At the doctor’s office this morning I looked down to fill in the remaining blanks on the form at the receptionist’s desk. It was my first visit so, of course, they wanted to confirm my willingness to sacrifice my first born if necessary to pay their bill.
The office computer had auto-filled some of the information and I just needed to fill in the rest. Staring up at me in simple black text over the white paper form were the identifying factors that would enable them to track me down should I limp out of there with their charges unredressed.
One simple number struck and confused me: 63. I thought at first it was “Question No. 63,” but it was on the first page and the form wasn’t that long. Then I thought it might be a part of my address, or something to do with the third of June. Of course, all of that flashed through my mind in a second before I realized the number represented my calendar age – the number of years since I emerged large and in charge from my mother’s womb.
I would have shaken my head except it’s still wobbly atop my neck from my bike accident, the reason I was at the doctor’s for a follow-up.

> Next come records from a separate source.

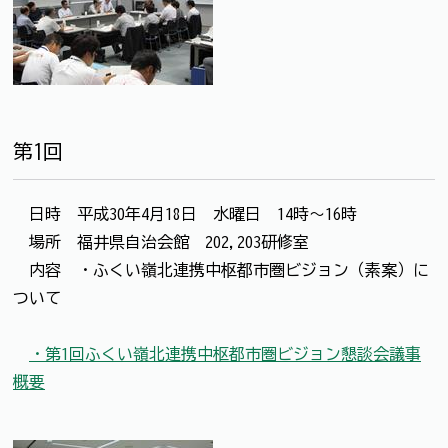
第1回
日時 平成30年4月18日 水曜日 14時～16時
場所 福井県自治会館 202,203研修室
内容 ・ふくい嶺北連携中枢都市圏ビジョン（素案）に
ついて
・第1回ふくい嶺北連携中枢都市圏ビジョン懇談会議事
概要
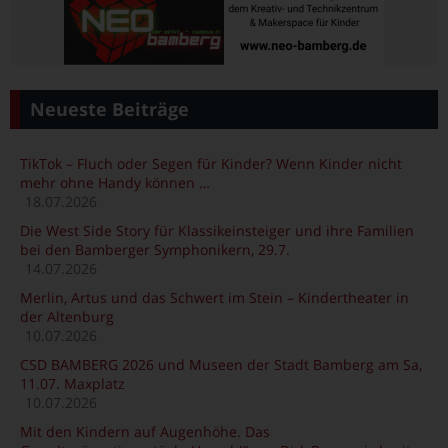
Neueste Beiträge
TikTok – Fluch oder Segen für Kinder? Wenn Kinder nicht
mehr ohne Handy können …
18.07.2026
Die West Side Story für Klassikeinsteiger und ihre Familien
bei den Bamberger Symphonikern, 29.7.
14.07.2026
Merlin, Artus und das Schwert im Stein – Kindertheater in
der Altenburg
10.07.2026
CSD BAMBERG 2026 und Museen der Stadt Bamberg am Sa,
11.07. Maxplatz
10.07.2026
Mit den Kindern auf Augenhöhe. Das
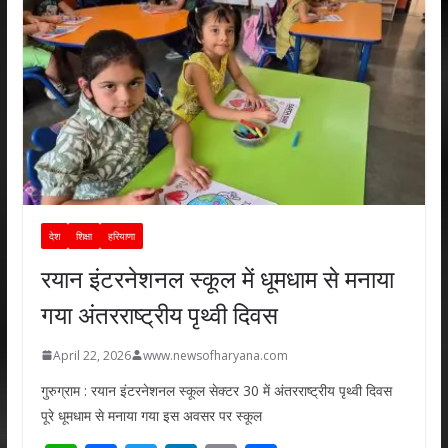
देश
शिक्षा
हरियाणा
रयान इंटरनेशनल स्कूल में धूमधाम से मनाया
गया अंतरराष्ट्रीय पृथ्वी दिवस
April 22, 2026
www.newsofharyana.com
गुरुग्राम : रयान इंटरनेशनल स्कूल सेक्टर 30 में अंतरराष्ट्रीय पृथ्वी दिवस
पूरे धूमधाम से मनाया गया इस अवसर पर स्कूल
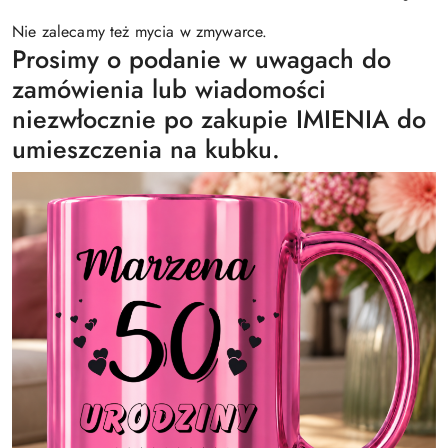
Nie zalecamy też mycia w zmywarce.
Prosimy o podanie w uwagach do
zamówienia lub wiadomości
niezwłocznie po zakupie IMIENIA do
umieszczenia na kubku.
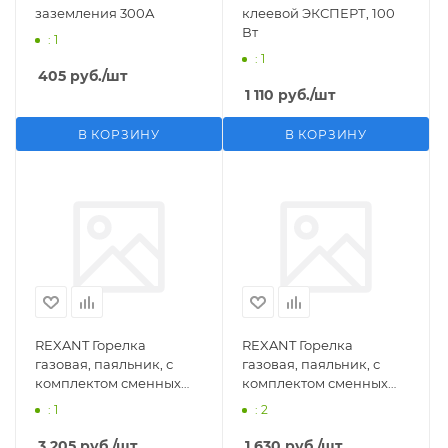
заземления 300А
клеевой ЭКСПЕРТ, 100
Вт
: 1
: 1
405
руб.
/шт
1 110
руб.
/шт
В КОРЗИНУ
В КОРЗИНУ
REXANT Горелка
REXANT Горелка
газовая, паяльник, с
газовая, паяльник, с
комплектом сменных
комплектом сменных
насадок, 11 предметов
насадок, 3 предмета
: 1
: 2
3 205
руб.
/шт
1 630
руб.
/шт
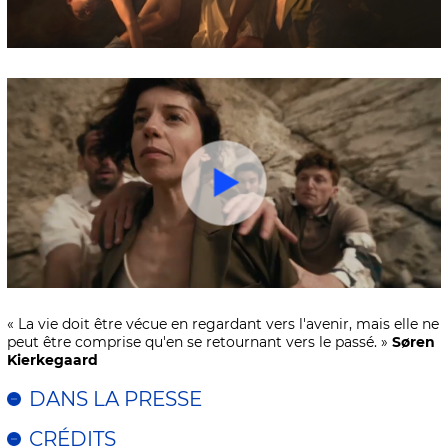
« La vie doit être vécue en regardant vers l'avenir, mais elle ne
peut être comprise qu'en se retournant vers le passé. »
Søren
Kierkegaard
DANS LA PRESSE
CRÉDITS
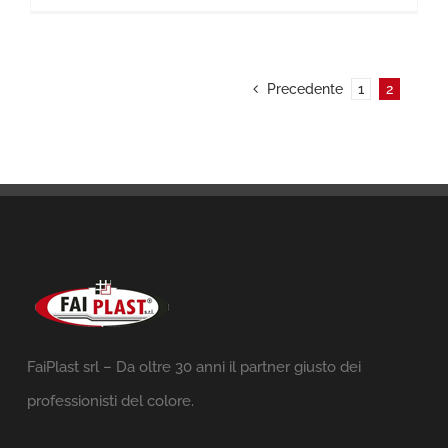
Precedente
1
2
FaiPlast srl – Da oltre 30 anni il partner giusto dei
professionisti del colore.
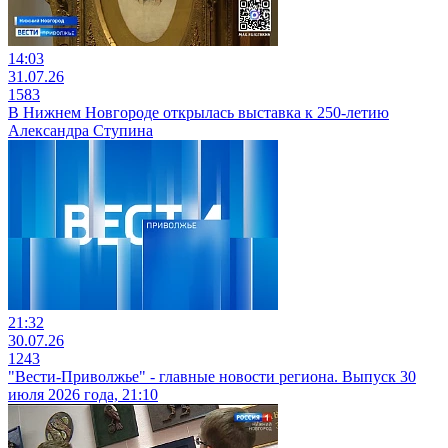
14:03
31.07.26
1583
В Нижнем Новгороде открылась выставка к 250-летию
Александра Ступина
21:32
30.07.26
1243
"Вести-Приволжье" - главные новости региона. Выпуск 30
июля 2026 года, 21:10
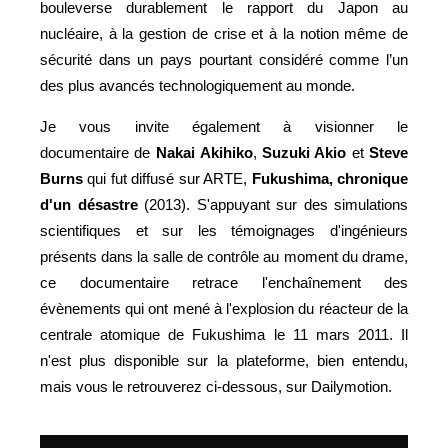
bouleverse durablement le rapport du Japon au
nucléaire, à la gestion de crise et à la notion même de
sécurité dans un pays pourtant considéré comme l’un
des plus avancés technologiquement au monde.
Je vous invite également à visionner le
documentaire de
Nakai Akihiko
,
Suzuki Akio
et
Steve
Burns
qui fut diffusé sur ARTE,
Fukushima, chronique
d'un désastre
(2013). S'appuyant sur des simulations
scientifiques et sur les témoignages d'ingénieurs
présents dans la salle de contrôle au moment du drame,
ce documentaire retrace l'enchaînement des
évènements qui ont mené à l'explosion du réacteur de la
centrale atomique de Fukushima le 11 mars 2011. Il
n'est plus disponible sur la plateforme, bien entendu,
mais vous le retrouverez ci-dessous, sur Dailymotion.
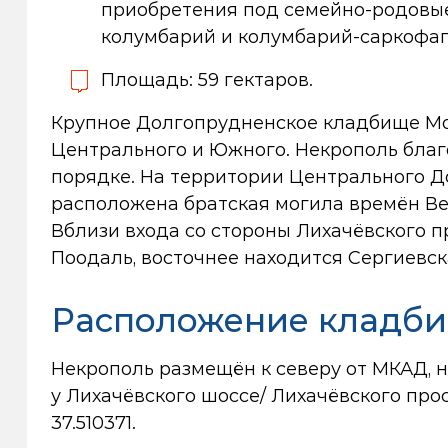
приобретения под семейно-родовые
колумбарий и колумбарий-саркофаг
Площадь: 59 гектаров.
Крупное Долгопрудненское кладбище Мос
Центрального и Южного. Некрополь благ
порядке. На территории Центрального 
расположена братская могила времён Ве
Вблизи входа со стороны Лихачёвского 
Поодаль, восточнее находится Сергиевск
Расположение кладб
Некрополь размещён к северу от МКАД, 
у Лихачёвского шоссе/ Лихачёвского про
37.510371.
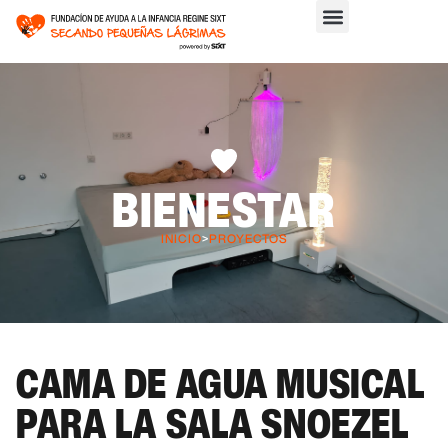
BIENESTAR
INICIO
>
PROYECTOS
CAMA DE AGUA MUSICAL
PARA LA SALA SNOEZEL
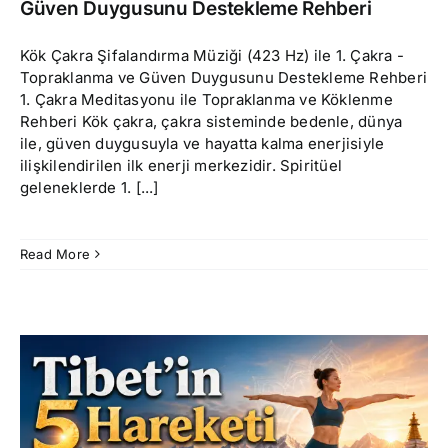
Güven Duygusunu Destekleme Rehberi
Kök Çakra Şifalandırma Müziği (423 Hz) ile 1. Çakra -
Topraklanma ve Güven Duygusunu Destekleme Rehberi
1. Çakra Meditasyonu ile Topraklanma ve Köklenme
Rehberi Kök çakra, çakra sisteminde bedenle, dünya
ile, güven duygusuyla ve hayatta kalma enerjisiyle
ilişkilendirilen ilk enerji merkezidir. Spiritüel
geleneklerde 1. [...]
Read More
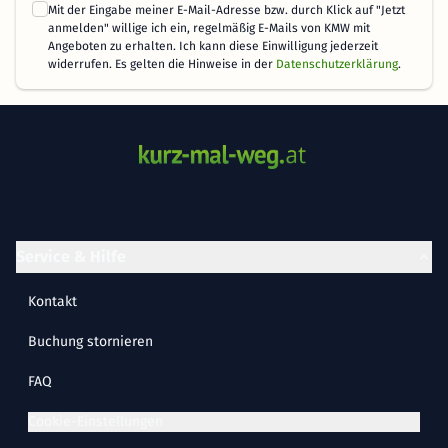
Mit der Eingabe meiner E-Mail-Adresse bzw. durch Klick auf "Jetzt
anmelden" willige ich ein, regelmäßig E-Mails von KMW mit
Angeboten zu erhalten. Ich kann diese Einwilligung jederzeit
widerrufen. Es gelten die Hinweise in der
Datenschutzerklärung
.
Service & Hilfe
Kontakt
Buchung stornieren
FAQ
Cookie-Einstellungen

Seeing that number reminded me of when I was being transferred from one emergency room to a more capable trauma center three weeks earlier. The medic riding in the back of the ambulance with me called ahead to the trauma center, alerting them that he was about to arrive with a “63 year-old-male, with head injuries.”
“Poor sucker,” I thought. As best I could, since I was strapped to a neck board, I craned my eyes to look round the ambulance because I thought I was the only one riding to Winston-Salem. Turns out I was alone. Then I realized he was talking about me.
Sixty-three? When did I get to be sixty-three? Except for the momentary and exceptional fact of a fractured skull and several vertebrae, I felt 40. Sixty-three was my dad. Sixty-three was grandpa when I was a kid. Sixty-three was plaid pants and knee socks in gray walking shoes, and dinner at 4:30 for the discount.
Sixty-three was not me.
During the first third of my life, I always looked younger than my actual age, and it bugged me to no end. When I was 25 I was married, living in the second house that I’d owned and a college girl came to my door to look at some furniture we were selling.
I opened the door and she said, “Is your mother home?” It took my wife three weeks to re-inflate my pride.
Twenty years later I stood at the register to order a coffee and cinnamon role at Bojangles and the server repeated into the microphone, “One senior coffee and a cinnamon role.” I tried not to cry because my associate who was with me was too busy laughing.
In twenty years I went from “Is your mother home?” to being offered a senior discount.
And now the paper says I’m 63. The mirror agrees. My body nods affirmatively. My mind shouts vehement denial. Goodness, I’m embarking on new ventures infused with still developing hopes, dreams and plans. To quote Buzz Lightyear, I’m setting sail, “to infinity, and beyond!”
I turn to my wife, a wrinkle of concern still lining her forehead as we await the doctor, and ask her to verify the identify of the patient on this form.
That’s me? Age 63? How did we get here?